How to Tell Your Family You’ve Gone Straight

By Beren deMotier

Rate: (4 Ratings)

It’s hard coming out of the closet, admitting you’re heterosexual after all. Your parents have joined PFLAG, your sister has an HRC sticker on her Volvo, your brother has allied himself with you and your oppression; but now you have to tell them you’ve gone over to the dark side, and fallen in love with someone of the opposite sex—or want to. How do you break the news without negating your gay life, rejecting their support, or confusing them to pieces? Consider the following as you ponder how to tell your family you’ve gone straight:

Instructions

Difficulty: Easy

Step1
Don’t date; announcing your latent heterosexuality while still in a same-sex relationship will simply confuse your family; wait until you’re single to break the news.
Step2
Test the waters; make positive comments about opposite sex people and heterosexual relationships, to see how they fly. Some family members may cluelessly assume you are as liberal about them as they are about you, others may grasp your comments like life preservers, hoping against hope that your inner heterosexuality survives.
Step3
Bring up stories about gay friends who’ve gone straight; relate them with a positive slant—leave any stalking, depression, religious conversions or admissions of adultery out.
Step4
Take the plunge.
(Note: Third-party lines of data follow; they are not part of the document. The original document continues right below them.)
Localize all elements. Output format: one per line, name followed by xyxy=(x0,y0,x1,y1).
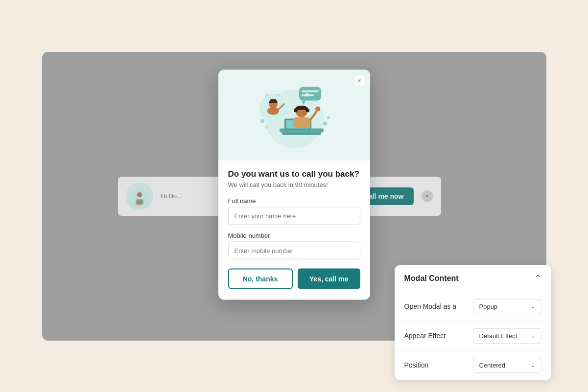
position-value: Centered xyxy=(479,362,505,369)
svg-rect-5 xyxy=(299,87,321,100)
chevron-down-icon-3: ⌄ xyxy=(531,362,535,369)
full-name-label: Full name xyxy=(228,197,360,204)
banner-body: Do... xyxy=(168,192,182,200)
position-select[interactable]: Centered ⌄ xyxy=(473,358,541,373)
position-label: Position xyxy=(404,361,429,369)
modal-actions: No, thanks Yes, call me xyxy=(228,268,360,289)
chevron-down-icon-2: ⌄ xyxy=(531,333,535,339)
svg-point-28 xyxy=(260,119,264,123)
settings-row-open-modal: Open Modal as a Popup ⌄ xyxy=(395,292,551,322)
full-name-input[interactable] xyxy=(228,207,360,225)
settings-row-position: Position Centered ⌄ xyxy=(395,351,551,380)
banner-heading: Hi xyxy=(161,192,167,200)
svg-point-27 xyxy=(327,116,330,119)
svg-point-29 xyxy=(265,126,268,129)
settings-panel: Modal Content ⌃ Open Modal as a Popup ⌄ … xyxy=(395,265,551,380)
open-modal-value: Popup xyxy=(479,303,498,310)
svg-point-25 xyxy=(315,106,320,111)
modal-subtitle: We will call you back in 90 minutes! xyxy=(228,181,360,188)
modal-close-button[interactable]: × xyxy=(353,74,365,86)
banner-close-button[interactable]: × xyxy=(422,190,433,202)
svg-rect-18 xyxy=(282,132,321,135)
modal-body: Do you want us to call you back? We will… xyxy=(218,160,370,300)
mobile-label: Mobile number xyxy=(228,231,360,239)
svg-point-26 xyxy=(323,121,327,125)
svg-rect-3 xyxy=(137,200,142,204)
svg-point-24 xyxy=(306,108,309,112)
modal-illustration: ? ? xyxy=(253,74,336,155)
settings-collapse-button[interactable]: ⌃ xyxy=(534,273,541,284)
svg-rect-22 xyxy=(293,117,310,128)
modal-title: Do you want us to call you back? xyxy=(228,169,360,179)
appear-effect-value: Default Effect xyxy=(479,332,517,340)
settings-row-appear-effect: Appear Effect Default Effect ⌄ xyxy=(395,322,551,351)
mobile-input[interactable] xyxy=(228,241,360,259)
modal-popup: ? ? xyxy=(218,69,370,300)
open-modal-label: Open Modal as a xyxy=(404,302,457,310)
banner-thumbnail xyxy=(126,183,153,210)
svg-text:?: ? xyxy=(306,92,309,97)
yes-call-me-button[interactable]: Yes, call me xyxy=(298,268,360,289)
modal-image-area: ? ? xyxy=(218,69,370,160)
svg-point-1 xyxy=(137,192,142,197)
settings-title: Modal Content xyxy=(404,274,459,283)
background-container: Hi Do... Call me now × ? ? xyxy=(42,52,546,341)
appear-effect-select[interactable]: Default Effect ⌄ xyxy=(473,328,541,344)
chevron-down-icon: ⌄ xyxy=(531,303,535,310)
settings-header: Modal Content ⌃ xyxy=(395,265,551,292)
appear-effect-label: Appear Effect xyxy=(404,332,446,340)
open-modal-select[interactable]: Popup ⌄ xyxy=(473,299,541,314)
svg-rect-7 xyxy=(302,90,319,92)
no-thanks-button[interactable]: No, thanks xyxy=(228,268,293,289)
svg-point-15 xyxy=(267,107,279,115)
svg-point-23 xyxy=(294,108,298,112)
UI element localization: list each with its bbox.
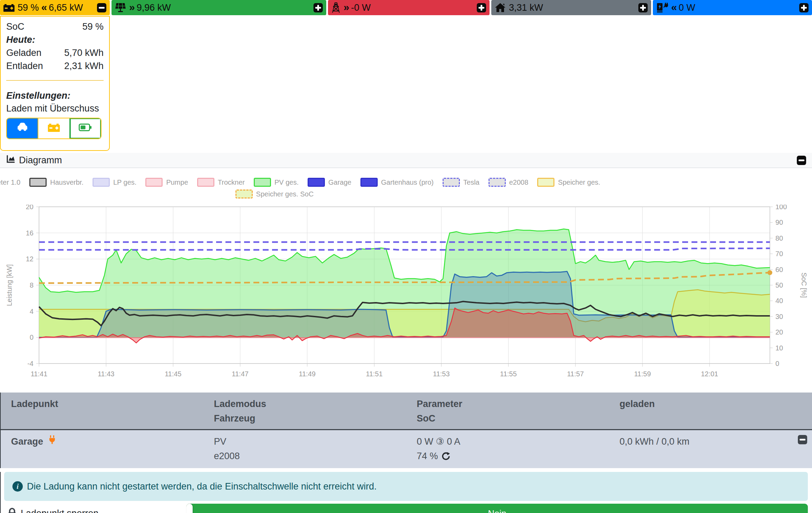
expand-button[interactable] xyxy=(799,3,809,12)
legend-swatch xyxy=(93,178,110,187)
diagram-title: Diagramm xyxy=(19,155,62,166)
legend-swatch xyxy=(235,190,253,199)
tile-chargepoint[interactable]: « 0 W xyxy=(653,0,812,15)
legend-swatch xyxy=(29,178,47,187)
info-icon: i xyxy=(12,481,23,492)
collapse-button[interactable] xyxy=(97,3,106,12)
svg-text:SoC [%]: SoC [%] xyxy=(800,272,808,298)
battery-power: 6,65 kW xyxy=(49,2,83,13)
svg-text:12: 12 xyxy=(26,255,33,263)
col-soc: SoC xyxy=(417,411,609,426)
svg-text:11:49: 11:49 xyxy=(299,370,316,378)
battery-icon xyxy=(79,123,92,134)
house-power: 3,31 kW xyxy=(509,2,543,13)
legend-swatch xyxy=(197,178,214,187)
battery-soc: 59 % xyxy=(18,2,39,13)
svg-text:10: 10 xyxy=(775,344,783,352)
svg-text:11:53: 11:53 xyxy=(433,370,450,378)
area-chart-icon xyxy=(6,154,16,166)
charged-label: Geladen xyxy=(6,46,41,59)
legend-item: Tesla xyxy=(443,178,480,187)
legend-label: e2008 xyxy=(509,178,529,186)
table-header: Ladepunkt LademodusFahrzeug ParameterSoC… xyxy=(1,393,812,429)
svg-text:12:01: 12:01 xyxy=(701,370,718,378)
legend-label: Garage xyxy=(328,178,351,186)
diagram-header[interactable]: Diagramm xyxy=(0,153,812,168)
legend-label: Speicher ges. xyxy=(558,178,600,186)
legend-swatch xyxy=(254,178,271,187)
chargepoint-table: Ladepunkt LademodusFahrzeug ParameterSoC… xyxy=(0,393,812,468)
svg-text:20: 20 xyxy=(26,205,33,211)
legend-item: Gartenhaus (pro) xyxy=(360,178,434,187)
charged-value: 5,70 kWh xyxy=(64,46,104,59)
power-chart: -404812162011:4111:4311:4511:4711:4911:5… xyxy=(0,205,812,384)
expand-button[interactable] xyxy=(638,3,648,12)
tile-battery[interactable]: 59 % « 6,65 kW xyxy=(0,0,110,15)
legend-swatch xyxy=(537,178,554,187)
tile-pv[interactable]: » 9,96 kW xyxy=(112,0,326,15)
legend-label: Trockner xyxy=(218,178,245,186)
svg-text:11:45: 11:45 xyxy=(165,370,182,378)
legend-item: Hausverbr. xyxy=(29,178,84,187)
legend-label: Pumpe xyxy=(166,178,188,186)
lock-toggle[interactable]: Nein xyxy=(186,504,808,513)
settings-label: Einstellungen: xyxy=(6,89,104,102)
tile-house[interactable]: 3,31 kW xyxy=(491,0,651,15)
chevron-right-icon: » xyxy=(129,1,134,13)
legend-label: Tesla xyxy=(463,178,480,186)
toggle-knob[interactable] xyxy=(186,504,193,513)
charge-mode-group xyxy=(6,118,102,139)
lock-label: Ladepunkt sperren xyxy=(21,508,98,513)
legend-swatch xyxy=(443,178,460,187)
legend-swatch xyxy=(145,178,163,187)
svg-text:30: 30 xyxy=(775,313,783,320)
chevron-right-icon: » xyxy=(344,1,349,13)
mode-battery-button[interactable] xyxy=(69,118,101,138)
toggle-label: Nein xyxy=(488,508,506,513)
collapse-button[interactable] xyxy=(797,156,806,165)
soc-value: 59 % xyxy=(82,20,104,33)
lock-icon xyxy=(8,508,17,513)
refresh-icon[interactable] xyxy=(441,452,450,461)
soc-label: SoC xyxy=(6,20,25,33)
svg-text:90: 90 xyxy=(775,219,783,226)
chevron-left-icon: « xyxy=(41,1,47,13)
col-geladen: geladen xyxy=(620,397,812,411)
legend-item: Trockner xyxy=(197,178,245,187)
charge-mode-label: Laden mit Überschuss xyxy=(6,102,104,115)
legend-item: EnergyMeter 1.0 xyxy=(0,178,20,187)
legend-label: Hausverbr. xyxy=(50,178,84,186)
svg-text:11:41: 11:41 xyxy=(31,370,48,378)
legend-swatch xyxy=(360,178,378,187)
svg-text:-4: -4 xyxy=(27,360,33,367)
collapse-button[interactable] xyxy=(798,435,807,444)
legend-item: Garage xyxy=(308,178,351,187)
today-label: Heute: xyxy=(6,33,104,46)
legend-item: Speicher ges. SoC xyxy=(235,190,314,199)
mode-battery-priority-button[interactable] xyxy=(38,118,69,138)
mode-car-button[interactable] xyxy=(7,118,38,138)
pv-power: 9,96 kW xyxy=(137,2,171,13)
col-parameter: Parameter xyxy=(417,397,609,411)
legend-label: EnergyMeter 1.0 xyxy=(0,178,20,186)
svg-text:0: 0 xyxy=(30,333,33,341)
expand-button[interactable] xyxy=(477,3,486,12)
svg-text:8: 8 xyxy=(30,281,33,289)
chevron-left-icon: « xyxy=(671,1,676,13)
alert-text: Die Ladung kann nicht gestartet werden, … xyxy=(27,481,377,492)
discharged-label: Entladen xyxy=(6,59,43,72)
legend-item: PV ges. xyxy=(254,178,299,187)
expand-button[interactable] xyxy=(313,3,323,12)
plug-icon xyxy=(49,436,56,447)
chargepoint-power: 0 W xyxy=(679,2,695,13)
charged-value: 0,0 kWh / 0,0 km xyxy=(609,434,812,463)
legend-item: LP ges. xyxy=(93,178,136,187)
legend-item: Speicher ges. xyxy=(537,178,600,187)
pylon-icon xyxy=(331,2,340,13)
svg-text:70: 70 xyxy=(775,250,783,258)
charging-station-icon xyxy=(656,2,668,13)
legend-item: e2008 xyxy=(489,178,529,187)
tile-grid[interactable]: » -0 W xyxy=(328,0,490,15)
svg-text:100: 100 xyxy=(775,205,787,211)
legend-label: Gartenhaus (pro) xyxy=(381,178,434,186)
This is easier when you have a love object in mind: “Mom, I’ve fallen in love with a woman” might make more sense to your mom than, “I think I’m straight after all,” though this is a fine beginning to a complex conversation.
Step5
Be honest. Share your inner struggles if you are the sharing type, keep mum about the details if you are the strong silent type. Be yourself, but heterosexually inclined.
Step6
Be the same son or daughter they love so well, only straight. Heterosexuality can be a lifestyle, or an aspect of your life; there is no need to change neighborhoods, get a new wardrobe or a different social circle because you've rediscovered the love that shouts its name from the rooftops.
Step7
Keep communication with yourself open; straightness may be a phase, or your genuine orientation. Be honorable and honest in your relationships, so that you can look back on them with a clean conscience, no matter where you end up on the Kinsey scale.

Tips & Warnings

  • Admitting heterosexual tendencies while still in a same-sex relationship can make sense if your family members are your support system, but expect that they will see this as a major paradigm shift, rather than just a repositioning on the Kinsey scale.
  • Don’t be too disappointed if your news is treated as a revelation; this shift in your orientation may reveal how challenging it has really been to accept you as a gay person.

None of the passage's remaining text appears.